About the optimization of the generated LLVM IR function that returns struct type

I wrote a function that returns the following structure and compiled it to LLVM IR using clang++ with -O3.

#include <cstdint>

typedef struct {
    uint64_t a;
    uint32_t b;
} BBB;

[[gnu::used]] BBB fun2(uint64_t a, uint32_t b) {
    return BBB{a, b};
}

As a result, the following LLVM IR was generated, and this code performs no memory accesses (at least in the LLVM IR) and calculates using only virtual registers.

; Function Attrs: mustprogress nofree norecurse nosync nounwind willreturn memory(none) uwtable
define dso_local [2 x i64] @_Z4fun2mj(i64 noundef %0, i32 noundef %1) #4 {
  %3 = insertvalue [2 x i64] poison, i64 %0, 0
  %4 = zext i32 %1 to i64
  %5 = insertvalue [2 x i64] %3, i64 %4, 1
  ret [2 x i64] %5
}

However, when I compiled a function that returns a structure with three members in the same way:

typedef struct {
  uint64_t a;
  uint64_t b;
  uint64_t c;
} BIGS;

[[gnu::used]] BIGS func3(uint64_t a, uint64_t b, uint64_t c) {
  return BIGS{a, b, c};
}

The following code was generated. This code adds an unnecessary pointer as an argument and performs memory accesses. After some experiments, I found that this happens when the number of members is three or more. Why does this result occur? I thought that performing memory accesses would generally make it slower. Could anyone give me some advice?
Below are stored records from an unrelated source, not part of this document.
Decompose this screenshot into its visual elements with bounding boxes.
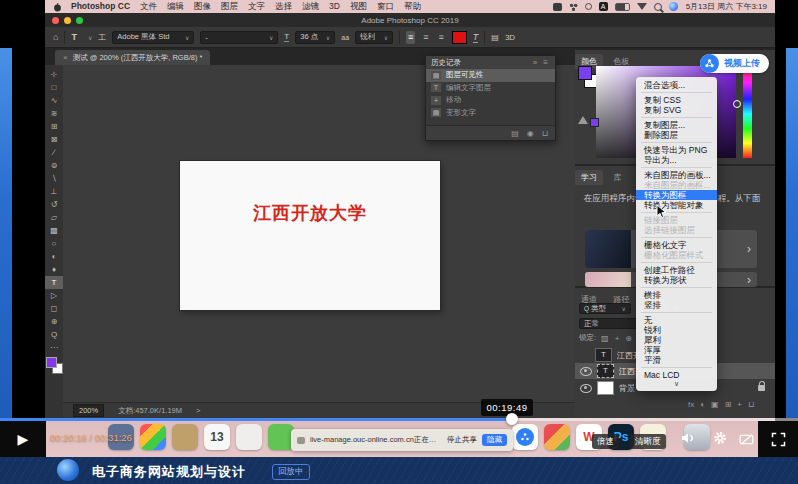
mac-menu-10[interactable]: 窗口: [377, 1, 394, 13]
layers-action-icon[interactable]: ▣: [711, 400, 719, 409]
zoom-level-field[interactable]: 200%: [73, 404, 104, 417]
mac-menu-2[interactable]: 编辑: [167, 1, 184, 13]
dock-app-plain[interactable]: [236, 424, 262, 450]
wifi-icon[interactable]: [637, 3, 647, 10]
dock-launchpad[interactable]: [140, 424, 166, 450]
font-family-select[interactable]: Adobe 黑体 Std∨: [112, 31, 194, 44]
layers-action-icon[interactable]: fx: [688, 400, 694, 409]
align-center-icon[interactable]: ≡: [421, 31, 430, 44]
mac-menu-9[interactable]: 视图: [350, 1, 367, 13]
blur-tool[interactable]: ○: [45, 237, 63, 250]
tab-close-icon[interactable]: ×: [63, 53, 68, 62]
context-menu-item[interactable]: 转换为图框: [636, 190, 717, 200]
zoom-window-button[interactable]: [76, 17, 83, 24]
brush-tool[interactable]: ∖: [45, 172, 63, 185]
tab-learn[interactable]: 学习: [575, 170, 603, 185]
align-right-icon[interactable]: ≡: [437, 31, 446, 44]
upload-overlay-button[interactable]: 视频上传: [700, 54, 769, 73]
dock-calendar[interactable]: 13: [204, 424, 230, 450]
lasso-tool[interactable]: ∿: [45, 94, 63, 107]
input-source-icon[interactable]: A: [599, 2, 608, 11]
layers-action-icon[interactable]: +: [737, 400, 742, 409]
context-menu-item[interactable]: 犀利: [636, 335, 717, 345]
dock-app-colorful[interactable]: [544, 424, 570, 450]
hue-slider[interactable]: [743, 66, 752, 158]
history-panel-footer[interactable]: ▤◉⊔: [426, 125, 555, 140]
foreground-color-swatch[interactable]: [578, 66, 592, 80]
gradient-tool[interactable]: ▩: [45, 224, 63, 237]
layer-filter-select[interactable]: Q 类型 ∨: [579, 303, 631, 314]
canvas-document[interactable]: 江西开放大学: [180, 161, 440, 310]
fullscreen-button[interactable]: [758, 421, 798, 457]
history-step[interactable]: ▤图层可见性: [426, 69, 555, 82]
visibility-eye-icon[interactable]: [580, 367, 592, 376]
font-style-select[interactable]: -∨: [200, 31, 278, 44]
window-icon[interactable]: [553, 3, 562, 11]
mac-menu-0[interactable]: Photoshop CC: [71, 1, 130, 13]
danmaku-toggle-icon[interactable]: [739, 432, 754, 450]
context-menu-item[interactable]: 快速导出为 PNG: [636, 145, 717, 155]
dodge-tool[interactable]: ◐: [45, 250, 63, 263]
pen-tool[interactable]: ♦: [45, 263, 63, 276]
crop-tool[interactable]: ⊞: [45, 120, 63, 133]
battery-icon[interactable]: [615, 3, 630, 11]
hand-tool[interactable]: ⊕: [45, 315, 63, 328]
lock-option-icons[interactable]: ▨+⊕: [601, 334, 632, 343]
mac-menu-11[interactable]: 帮助: [404, 1, 421, 13]
warp-text-icon[interactable]: T: [473, 32, 479, 43]
share-icon[interactable]: [569, 3, 578, 11]
dock-app-folder[interactable]: [172, 424, 198, 450]
mac-menu-6[interactable]: 选择: [275, 1, 292, 13]
visibility-off-slot[interactable]: [580, 352, 590, 359]
gamut-color-chip[interactable]: [590, 118, 599, 127]
volume-icon[interactable]: [680, 430, 696, 450]
toolbox-color-swatches[interactable]: [46, 357, 62, 373]
context-menu-item[interactable]: 转换为智能对象: [636, 200, 717, 210]
hide-button[interactable]: 隐藏: [482, 434, 507, 446]
foreground-color[interactable]: [46, 357, 57, 368]
layers-action-icon[interactable]: ⊔: [748, 400, 754, 409]
align-left-icon[interactable]: ≡: [406, 31, 415, 44]
context-menu-item[interactable]: 复制 SVG: [636, 105, 717, 115]
context-menu-item[interactable]: 浑厚: [636, 345, 717, 355]
mac-menu-8[interactable]: 3D: [329, 1, 340, 13]
context-menu-item[interactable]: 复制图层...: [636, 120, 717, 130]
snapshot-camera-icon[interactable]: ◉: [527, 129, 534, 138]
document-tab[interactable]: × 测试 @ 200% (江西开放大学, RGB/8) *: [55, 50, 210, 65]
context-menu-item[interactable]: 竖排: [636, 300, 717, 310]
history-step[interactable]: T编辑文字图层: [426, 82, 555, 95]
layers-action-icon[interactable]: ◐: [700, 400, 705, 409]
mac-menu-7[interactable]: 滤镜: [302, 1, 319, 13]
toggle-panels-icon[interactable]: ▤: [491, 33, 499, 42]
mac-menu-5[interactable]: 文字: [248, 1, 265, 13]
context-menu-item[interactable]: 无: [636, 315, 717, 325]
quality-button[interactable]: 清晰度: [630, 434, 666, 449]
zoom-tool[interactable]: Q: [45, 328, 63, 341]
context-menu-item[interactable]: Mac LCD: [636, 370, 717, 380]
3d-mode-button[interactable]: 3D: [505, 33, 515, 42]
context-menu-item[interactable]: 锐利: [636, 325, 717, 335]
stamp-tool[interactable]: ⊥: [45, 185, 63, 198]
layers-action-icon[interactable]: ⊞: [725, 400, 732, 409]
minimize-window-button[interactable]: [64, 17, 71, 24]
context-menu-item[interactable]: 平滑: [636, 355, 717, 365]
apple-menu-icon[interactable]: [53, 2, 62, 11]
context-menu-item[interactable]: 创建工作路径: [636, 265, 717, 275]
panel-collapse-icon[interactable]: » ≡: [533, 58, 550, 67]
mac-menu-3[interactable]: 图像: [194, 1, 211, 13]
context-menu-item[interactable]: 来自图层的画板...: [636, 170, 717, 180]
siri-icon[interactable]: [669, 2, 678, 11]
status-chevron-icon[interactable]: >: [196, 406, 200, 415]
new-doc-from-state-icon[interactable]: ▤: [511, 129, 519, 138]
gamut-warning-icon[interactable]: [578, 116, 588, 124]
mac-menu-4[interactable]: 图层: [221, 1, 238, 13]
text-color-swatch[interactable]: [452, 31, 467, 44]
color-picker-marker[interactable]: [733, 100, 741, 108]
type-tool-icon[interactable]: T: [71, 32, 77, 42]
move-tool[interactable]: ⊹: [45, 68, 63, 81]
play-button[interactable]: ▶: [0, 421, 46, 457]
home-icon[interactable]: ⌂: [53, 32, 58, 42]
frame-tool[interactable]: ⊠: [45, 133, 63, 146]
settings-gear-icon[interactable]: [712, 430, 728, 450]
mac-menu-1[interactable]: 文件: [140, 1, 157, 13]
; Function Attrs: mustprogress nofree norecurse nosync nounwind willreturn memory(argmem: write) uwtable
define dso_local void @_Z5func3mmm(ptr noalias nocapture writeonly sret(%struct.BIGS) align 8 %0, i64 noundef %1, i64 noundef %2, i64 noundef %3) #5 {
  store i64 %1, ptr %0, align 8, !tbaa !16
  %5 = getelementptr inbounds %struct.BIGS, ptr %0, i64 0, i32 1
  store i64 %2, ptr %5, align 8, !tbaa !18
  %6 = getelementptr inbounds %struct.BIGS, ptr %0, i64 0, i32 2
  store i64 %3, ptr %6, align 8, !tbaa !19
  ret void
}

It’s actually related to the ABI of the architecture you want to target, which I assumed it’s x86_64. Here is the description from Wikipedia (my apologies for the lack of a better source) regarding returning a struct in x86_64 SysV ABI: “ …Struct and union return types with sizes of two pointers or fewer are returned in RAX and RDX (or XMM0 and XMM1). When an oversized struct return is needed, another pointer to a caller-provided space is prepended as the first argument…”

1 Like

In your second example, the pointer has the attribute sret. You can search for sret in this document for more details:
https://llvm.org/docs/LangRef.html

1 Like

@ mshockwave Thank you for your response. This code was verified on ARM64, and it might be due to the ABI specifications similar to x86-64. Additionally, I think it is possible to forcibly define a function using the LLVM IR API that returns a relatively large structure while using only virtual registers. However, in such a function, is it unlikely that LLVM will perform register allocation so that the return value is computed entirely using physical registers?

This is a well known limitation of LLVM. Clang and only Clang knowns the ABIs for Arm32, AArch64, AArch64-Darwin, 32bit X86, 64bit X86, 64bit X86 Windows, …
You can fiddle with LLVM-IR, but you should leave the ABI decisions to Clang.

1 Like